Quasi una mia biografia.
Salto un episodio
drammatico, per non essere troppo autobiografico, ma superai l'idea
del suicidio causata da quel'episodio, uccidendo mentalmente il
mondo: mi buttai nella lettura di tutti i testi di futurologi
catastrofisti che trovavo, che allora si chiamavano per esempio
Roberto Vacca, Aurelio Peccei ed il Rapporto Meadows. Su questo ci
torno più avanti.
Il caso, o meglio Dio che
guida anche il caso, volle che incontrassi dei figli di un “padre
simbolico” che testimoniava la presenza di un significato: conobbi
persone che seguivano don Giussani. Ricordo ancora l'emozione di
quando lessi che biasimava un testo di letteratura in cui si riteneva
che le tematiche di Leopardi fossero “indiscriminata velleità
riflessiva degli adolescenti” mentre don Giussani le riteneva
fondamentali, o quando lo sentii ripetere quello che avevo già
sentito citare nel Vangelo, “Che giova all’uomo guadagnare il
mondo intero, se poi perde se stesso?” ma con un accento tale che
mi fece decidere “Questa è la strada da seguire!”.
Non che le scelte
politiche e le analisi sociologiche di CL mi sembrassero sempre
azzeccatissime (anzi!) ma il “punto fondamentale”, il “granello
di senape da cui lasciare crescere l'albero” era quello giusto.
Oggi, citando Papa
Francesco, si dice che “non siamo in un epoca di cambiamenti, ma in
un cambiamento d'epoca”. Giustissimo, ma è come se le premesse ci
fossero già state tutte.
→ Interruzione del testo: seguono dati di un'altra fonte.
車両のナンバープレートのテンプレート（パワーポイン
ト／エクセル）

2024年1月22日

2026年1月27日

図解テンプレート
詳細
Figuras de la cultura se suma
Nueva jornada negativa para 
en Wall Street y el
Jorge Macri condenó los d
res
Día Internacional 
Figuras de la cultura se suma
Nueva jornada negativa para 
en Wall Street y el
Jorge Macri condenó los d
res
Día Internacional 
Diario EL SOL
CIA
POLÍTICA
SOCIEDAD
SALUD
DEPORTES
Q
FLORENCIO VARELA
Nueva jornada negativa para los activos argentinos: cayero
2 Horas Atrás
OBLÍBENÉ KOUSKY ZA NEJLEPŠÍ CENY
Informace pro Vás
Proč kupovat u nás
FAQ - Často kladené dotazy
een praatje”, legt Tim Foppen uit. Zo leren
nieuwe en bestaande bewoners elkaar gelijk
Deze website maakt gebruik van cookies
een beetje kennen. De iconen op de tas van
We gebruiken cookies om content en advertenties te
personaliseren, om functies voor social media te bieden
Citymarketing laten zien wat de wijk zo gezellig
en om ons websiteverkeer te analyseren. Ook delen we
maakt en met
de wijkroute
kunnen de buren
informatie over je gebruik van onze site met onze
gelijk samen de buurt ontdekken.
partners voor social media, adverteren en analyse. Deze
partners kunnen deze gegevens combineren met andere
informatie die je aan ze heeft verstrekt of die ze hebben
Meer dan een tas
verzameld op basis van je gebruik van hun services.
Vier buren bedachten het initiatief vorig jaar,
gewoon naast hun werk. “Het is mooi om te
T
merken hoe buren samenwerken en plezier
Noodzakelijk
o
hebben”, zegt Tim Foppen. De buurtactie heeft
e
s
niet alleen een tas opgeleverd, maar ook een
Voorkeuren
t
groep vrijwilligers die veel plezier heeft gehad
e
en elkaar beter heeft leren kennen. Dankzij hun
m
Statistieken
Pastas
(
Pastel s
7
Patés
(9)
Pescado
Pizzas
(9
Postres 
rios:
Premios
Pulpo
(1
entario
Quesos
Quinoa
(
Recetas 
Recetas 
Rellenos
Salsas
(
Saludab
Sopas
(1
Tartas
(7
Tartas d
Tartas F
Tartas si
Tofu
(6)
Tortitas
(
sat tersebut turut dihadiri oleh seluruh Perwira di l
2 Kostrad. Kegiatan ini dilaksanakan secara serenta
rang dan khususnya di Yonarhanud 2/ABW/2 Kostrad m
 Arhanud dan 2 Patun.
Nessuna delle previsioni dei futurologi
catastrofisti che avevo letto da ragazzo si è poi verificata così
come era stata predetta, ma era ovvio che la costruzione, peraltro
distruttiva di quello che precedeva, fatta dai “living for today”
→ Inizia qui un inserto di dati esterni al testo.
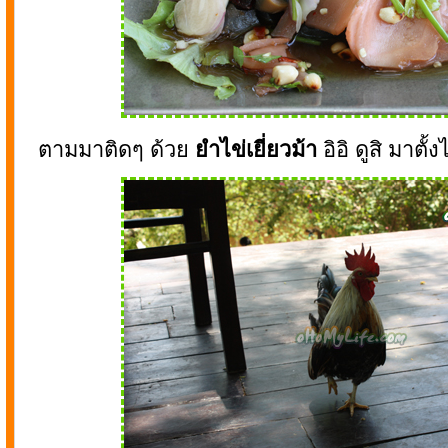
ตามมาติดๆ ด้วย
ยำไข่เยี่ยวม้า
อิอิ ดูสิ มาตั้ง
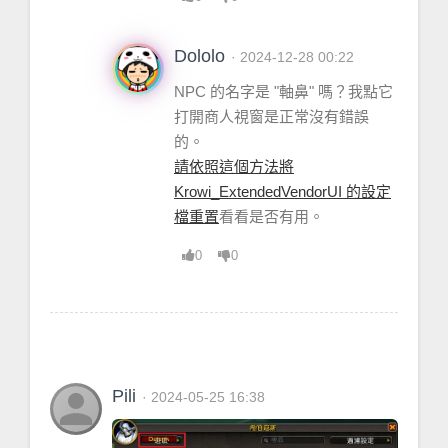
[
string
 "=[
C
]"]: ?
[
string
 "=[
C
]"]: 
in
function
Dololo
· 2024-12-28 00:22
`
MerchantFrame_Update
'
[
string
NPC 的名字是 "軸鼻" 嗎？我點它
"@
Krowi_ExtendedVendorUI
/
Krowi_Exten
打開商人視窗是正常沒有錯誤
dedVendorUI.lua
"]:41: 
in
function
的。
`
MerchantFrame_SetFilter
'
請依照這個方法將
[
string
Krowi_ExtendedVendorUI 的設定
"@
Krowi_ExtendedVendorUI
/
Gui
/
SearchB
檔重置
看看是否有用。
ox
/
SearchBoxMixin.lua
"]:16: 
in
0
0
function
<...
wi_ExtendedVendorUI
/
Gui
/
SearchBo
x
/
SearchBoxMixin.lua
:15>
...
[
string
 "=[
C
]"]: 
in
function
 `
Show
'
[
string
person
Pili
· 2024-05-25 16:38
"@
Blizzard_UIParentPanelManager
/
Main
line
/
UIParentPanelManager.lua
"]:493: 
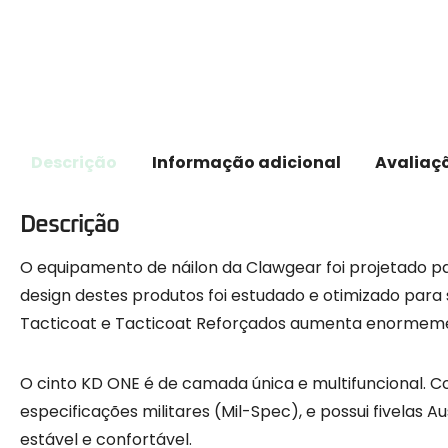
Descrição
Informação adicional
Avaliaçõ
Descrição
O equipamento de náilon da Clawgear foi projetado 
design destes produtos foi estudado e otimizado para s
Tacticoat e Tacticoat Reforçados aumenta enormemente
O cinto KD ONE é de camada única e multifuncional. 
especificações militares (Mil-Spec), e possui fivelas
estável e confortável.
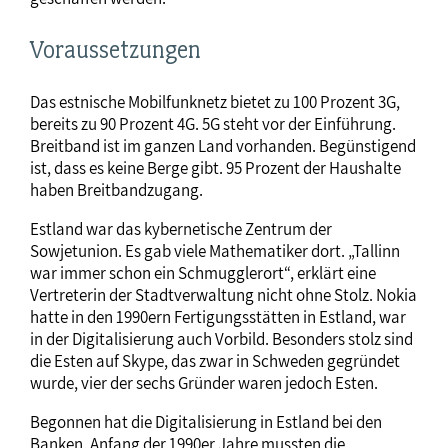
Voraussetzungen
Das estnische Mobilfunknetz bietet zu 100 Prozent 3G,
bereits zu 90 Prozent 4G. 5G steht vor der Einführung.
Breitband ist im ganzen Land vorhanden. Begünstigend
ist, dass es keine Berge gibt. 95 Prozent der Haushalte
haben Breitbandzugang.
Estland war das kybernetische Zentrum der
Sowjetunion. Es gab viele Mathematiker dort. „Tallinn
war immer schon ein Schmugglerort“, erklärt eine
Vertreterin der Stadtverwaltung nicht ohne Stolz. Nokia
hatte in den 1990ern Fertigungsstätten in Estland, war
in der Digitalisierung auch Vorbild. Besonders stolz sind
die Esten auf Skype, das zwar in Schweden gegründet
wurde, vier der sechs Gründer waren jedoch Esten.
Begonnen hat die Digitalisierung in Estland bei den
Banken. Anfang der 1990er Jahre mussten die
non avrebbe potuto durare.
Paradossalmente, questi
padri che si limitavano a far figli ma non eredi, che innescavano
“bombe a orologeria” ci hanno involontariamente lasciato
un'eredità, cioè un compito. Come in questo periodo di terremoti in
Italia, ci rendiamo conto della bellezza di certi borghi, per lo più
sconosciuti, solo al crollo degli edifici che manifestavano tale
bellezza, così al crollo che vediamo di tutta una serie di evidenze
e modalità di relazioni, occorre scoprire il granello di senape, in
dotazione di “padri simbolici” che si muovevano contro-corrente,
come fiumi carsici o meglio, usando l'immagine di Papa Francesco, in
periferia. Mi auguro che il Meeting ci possa aiutare in questo.